**WHAT TO DO**
Every line of the listing that contains the word "avatar" is to be copied out.

____ RECORDS SUPPLIED

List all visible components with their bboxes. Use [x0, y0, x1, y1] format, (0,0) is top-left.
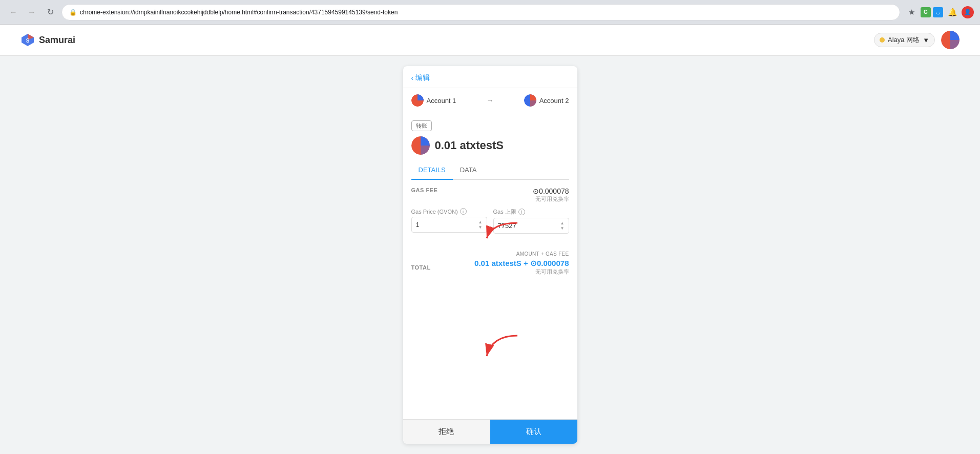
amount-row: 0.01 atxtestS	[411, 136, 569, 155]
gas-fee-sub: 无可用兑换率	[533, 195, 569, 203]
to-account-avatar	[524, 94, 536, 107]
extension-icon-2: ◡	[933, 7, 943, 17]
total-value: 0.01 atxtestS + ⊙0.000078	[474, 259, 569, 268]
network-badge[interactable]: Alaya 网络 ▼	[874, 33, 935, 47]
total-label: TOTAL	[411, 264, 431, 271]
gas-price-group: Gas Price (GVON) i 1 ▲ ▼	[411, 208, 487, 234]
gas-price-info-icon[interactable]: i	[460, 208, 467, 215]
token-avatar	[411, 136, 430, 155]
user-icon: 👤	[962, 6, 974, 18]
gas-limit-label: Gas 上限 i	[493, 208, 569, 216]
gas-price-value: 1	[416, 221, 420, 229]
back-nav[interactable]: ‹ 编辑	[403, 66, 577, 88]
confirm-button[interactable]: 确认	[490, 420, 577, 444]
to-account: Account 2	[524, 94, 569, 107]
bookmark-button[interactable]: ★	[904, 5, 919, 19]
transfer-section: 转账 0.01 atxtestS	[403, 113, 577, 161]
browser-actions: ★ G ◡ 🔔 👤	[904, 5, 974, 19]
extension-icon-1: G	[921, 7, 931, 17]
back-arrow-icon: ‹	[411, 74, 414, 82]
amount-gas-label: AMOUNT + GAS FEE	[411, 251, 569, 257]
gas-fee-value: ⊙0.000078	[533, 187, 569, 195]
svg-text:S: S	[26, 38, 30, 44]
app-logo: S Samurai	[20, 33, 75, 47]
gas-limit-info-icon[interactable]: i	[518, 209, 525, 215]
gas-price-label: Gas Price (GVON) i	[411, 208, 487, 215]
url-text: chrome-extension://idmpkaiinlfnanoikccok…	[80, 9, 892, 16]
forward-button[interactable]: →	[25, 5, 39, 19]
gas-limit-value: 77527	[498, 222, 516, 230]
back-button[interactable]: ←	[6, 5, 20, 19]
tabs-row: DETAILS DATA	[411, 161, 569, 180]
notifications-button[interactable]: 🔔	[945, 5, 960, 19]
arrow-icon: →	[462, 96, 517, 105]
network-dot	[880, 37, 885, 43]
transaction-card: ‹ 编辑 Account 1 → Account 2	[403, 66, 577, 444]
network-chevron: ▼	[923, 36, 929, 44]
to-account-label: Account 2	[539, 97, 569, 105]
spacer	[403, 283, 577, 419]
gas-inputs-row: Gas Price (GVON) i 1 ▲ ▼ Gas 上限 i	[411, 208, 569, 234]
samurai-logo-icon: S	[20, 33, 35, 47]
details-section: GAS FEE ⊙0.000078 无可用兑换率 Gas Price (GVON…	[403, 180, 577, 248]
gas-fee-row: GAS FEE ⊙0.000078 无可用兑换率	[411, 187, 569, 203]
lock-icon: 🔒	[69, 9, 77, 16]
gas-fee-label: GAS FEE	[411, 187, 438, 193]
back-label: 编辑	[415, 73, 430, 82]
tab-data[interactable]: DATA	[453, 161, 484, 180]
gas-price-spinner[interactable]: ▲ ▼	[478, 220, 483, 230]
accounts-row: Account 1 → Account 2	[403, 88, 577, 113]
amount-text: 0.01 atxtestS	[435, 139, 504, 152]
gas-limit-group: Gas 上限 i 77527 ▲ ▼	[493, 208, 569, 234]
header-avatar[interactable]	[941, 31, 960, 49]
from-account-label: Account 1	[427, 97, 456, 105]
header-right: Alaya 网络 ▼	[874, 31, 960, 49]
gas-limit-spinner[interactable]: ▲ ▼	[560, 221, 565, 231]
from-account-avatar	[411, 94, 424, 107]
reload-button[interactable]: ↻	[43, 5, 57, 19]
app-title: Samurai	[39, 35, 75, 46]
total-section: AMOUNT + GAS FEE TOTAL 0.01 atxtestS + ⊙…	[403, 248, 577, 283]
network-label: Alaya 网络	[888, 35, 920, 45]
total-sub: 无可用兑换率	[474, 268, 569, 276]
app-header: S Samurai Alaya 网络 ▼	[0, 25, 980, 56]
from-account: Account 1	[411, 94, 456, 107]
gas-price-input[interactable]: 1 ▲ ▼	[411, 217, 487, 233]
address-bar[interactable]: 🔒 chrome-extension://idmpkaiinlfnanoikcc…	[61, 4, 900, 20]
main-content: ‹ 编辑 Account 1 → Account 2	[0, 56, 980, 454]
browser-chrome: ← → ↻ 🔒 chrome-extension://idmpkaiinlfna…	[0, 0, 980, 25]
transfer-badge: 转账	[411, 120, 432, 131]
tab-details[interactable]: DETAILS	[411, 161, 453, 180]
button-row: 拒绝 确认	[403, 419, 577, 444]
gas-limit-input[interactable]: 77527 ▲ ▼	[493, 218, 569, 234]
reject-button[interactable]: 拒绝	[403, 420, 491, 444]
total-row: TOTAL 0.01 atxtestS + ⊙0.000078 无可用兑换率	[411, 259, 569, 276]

________

**FINISHED EXERCISE**
to-account-avatar	[524, 94, 536, 107]
token-avatar	[411, 136, 430, 155]
header-avatar[interactable]	[941, 31, 960, 49]
from-account-avatar	[411, 94, 424, 107]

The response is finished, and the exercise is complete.